# Game Analysis

## Analysis of in-app purchases of a game

* Analysis is done in python using the pandas library

* Includes summary of purchase information and demographic breakdown of users

* Insights included at conclusion

## Import pandas then load the "purchace_data.csv" file

In [7]:
# Import panda library
import pandas as pd

# File to Load
file_to_load = "purchase_data.csv"

# Read csv file of purchase data and store into Pandas data frame
purchase_df = pd.read_csv(file_to_load)

# Display first 5 rows
# purchase_df.head()

## Player Count

* Total number of unique players

In [8]:
# total_players holds number of unique SN (screen names)
total_players = purchase_df["SN"].nunique()

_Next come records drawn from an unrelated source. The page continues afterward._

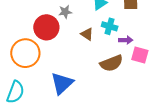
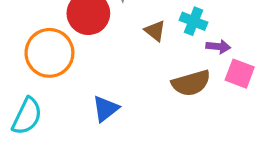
blue triangle: (62, 83) -> (106, 109), size x0.7

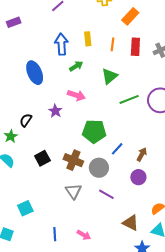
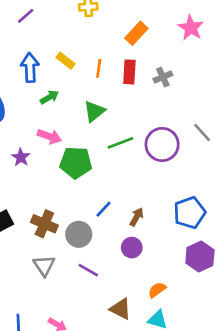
orange rectangle: (130, 16) -> (136, 33), moved
yellow rectangle: (88, 39) -> (66, 61), turned -48
green pentagon: (94, 131) -> (76, 163), moved

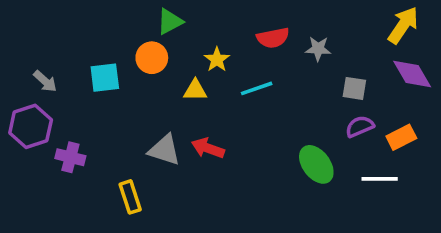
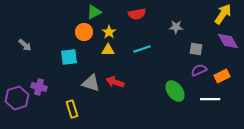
red semicircle: (273, 38) -> (137, 14), moved
yellow star: (217, 60) -> (109, 32), moved
cyan square: (105, 78) -> (69, 57), moved
purple hexagon: (31, 126) -> (17, 98), moved

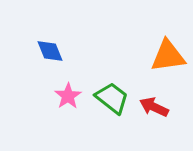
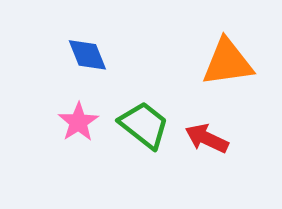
blue diamond: (50, 51) -> (87, 55), moved

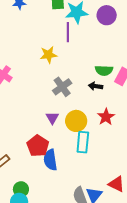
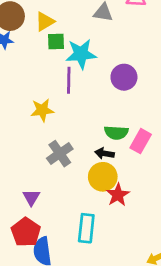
purple circle: (107, 15) -> (124, 77), moved
purple triangle: (52, 118) -> (31, 197), moved
yellow circle: (76, 121) -> (103, 177), moved

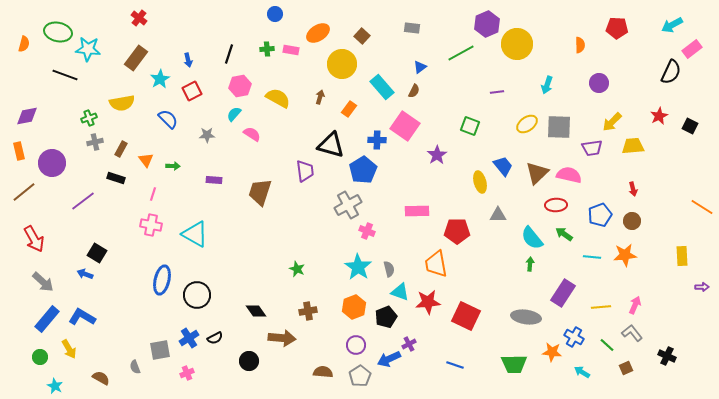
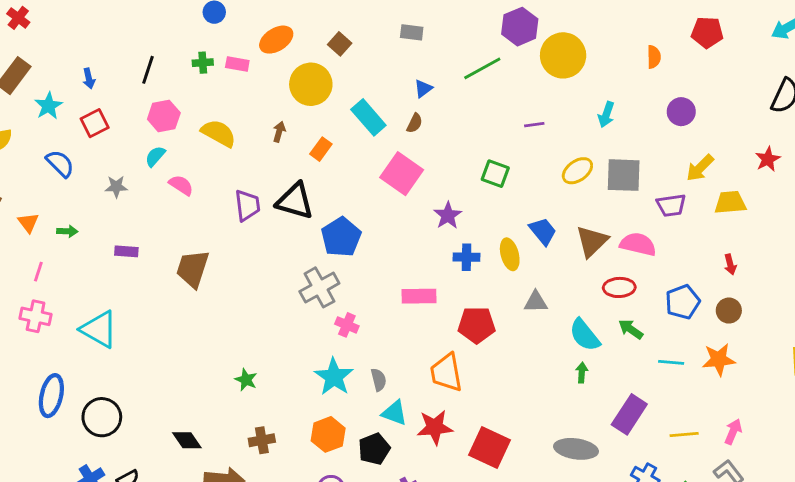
blue cross: (377, 140) -> (466, 257), moved
purple trapezoid: (305, 171) -> (247, 205), moved

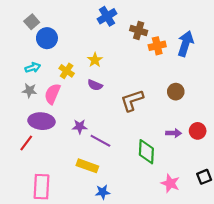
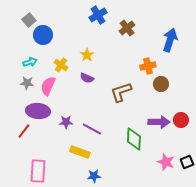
brown cross: (139, 31) -> (127, 28), turned 35
orange cross: (157, 46) -> (148, 66), moved
purple star: (80, 127) -> (66, 122), moved
purple arrow: (174, 133) -> (159, 122), size x1.5
pink star: (170, 183) -> (166, 162), moved

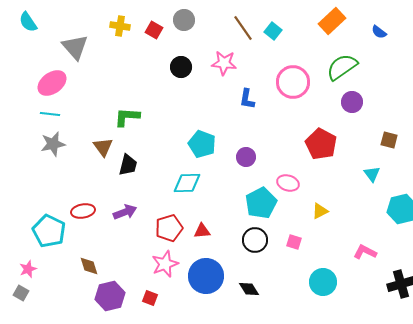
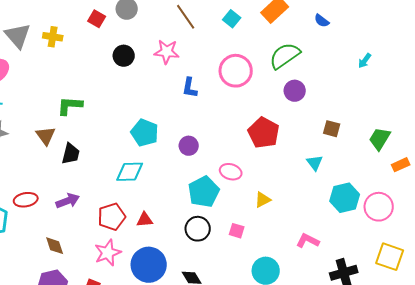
yellow cross: (120, 26) -> (53, 37), moved
cyan square: (273, 31) -> (232, 19), moved
brown diamond: (89, 266) -> (55, 246), moved

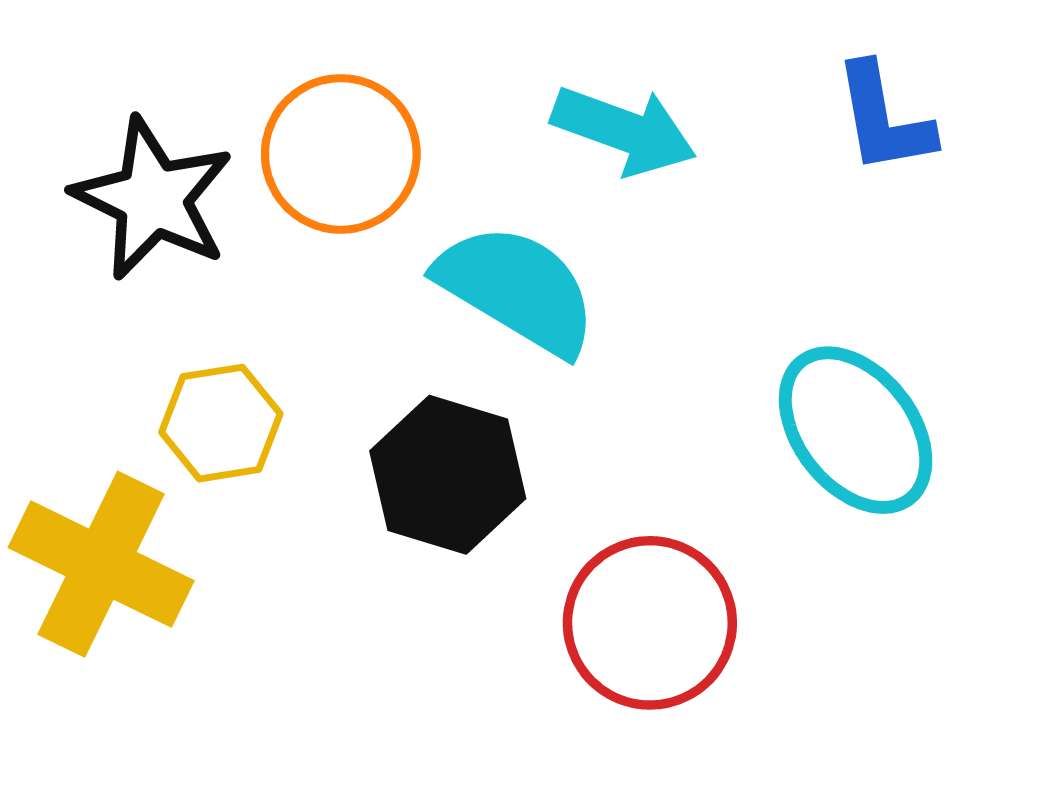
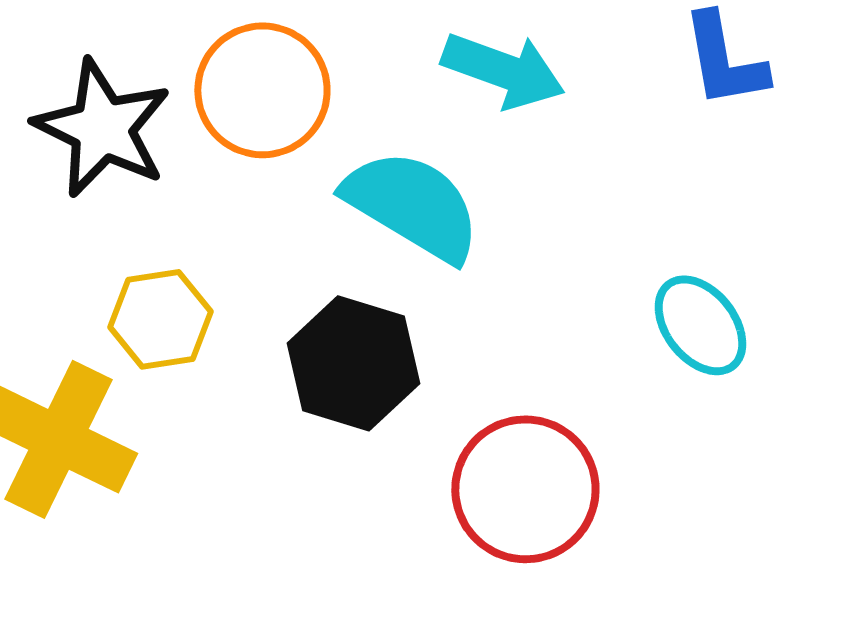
cyan ellipse: (856, 430) -> (700, 325), size x0.7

# Convert to dataframe to display
players_df = pd.DataFrame({
    "Total Players": [total_players]
})
players_df

Unnamed: 0,Total Players
0,576


## Purchasing Analysis (Total)

### Displays a summary dataframe with the following calculations:

* Number of Unique Items

* Average Price	

* Number of Purchases

* Total Revenue

In [None]:
# Confirm data types before analysis

# Step left in but commented out
# print(purchase_df.dtypes)

In [9]:
# Unique number of items
unique_items = purchase_df["Item ID"].nunique()

# Average price of items
average_price = purchase_df["Price"].mean()

# Total number of purchases
total_purchase = purchase_df["Purchase ID"].count()

# Total revenue
total_revenue = purchase_df["Price"].sum()

# Convert variables into a dataframe
totals_df = pd.DataFrame({
    "Number of Unique Items": [unique_items],
    "Average Price": [average_price],
    "Number of Purchases": [total_purchase],
    "Total Revenue": [total_revenue]
})

# Change formatting for financial columns
totals_df["Average Price"] = totals_df["Average Price"].map("${:,.2f}".format)
totals_df["Total Revenue"] = totals_df["Total Revenue"].map("${:,.2f}".format)

# Display results
totals_df


Unnamed: 0,Number of Unique Items,Average Price,Number of Purchases,Total Revenue
0,179,$3.05,780,"$2,379.77"


## Gender Demographics

Summary: number of unique players and percentage of total by gender


In [10]:
# Group by gender
gender_df = purchase_df.groupby(["Gender"])

# Variable with unique players based on SN (screen name)
count_gender = gender_df["SN"].nunique()

# Variable with percentage of players
percent_gender = (gender_df["SN"].nunique() / count_gender.sum()) * 100

# New dataframe with summary variables and formatting
summary_gender_df = pd.DataFrame({
    "Total Count": count_gender,
    "Percentage of Players": percent_gender.map("{:.2f}%".format)
})

# Sort by decending values
summary_gender_df = summary_gender_df.sort_values(["Total Count"], ascending=False)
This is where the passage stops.